(Extracted data)
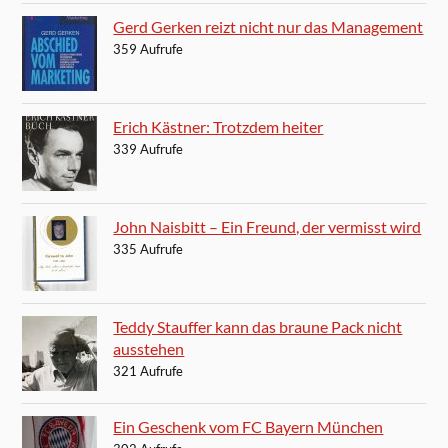
Gerd Gerken reizt nicht nur das Management
359 Aufrufe
Erich Kästner: Trotzdem heiter
339 Aufrufe
John Naisbitt – Ein Freund, der vermisst wird
335 Aufrufe
Teddy Stauffer kann das braune Pack nicht
ausstehen
321 Aufrufe
Ein Geschenk vom FC Bayern München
(End Extracted data)
### Task requirements
Search the records for lines holding the word "nicht", then copy each line you find.

### Exercise output
Gerd Gerken reizt nicht nur das Management
Teddy Stauffer kann das braune Pack nicht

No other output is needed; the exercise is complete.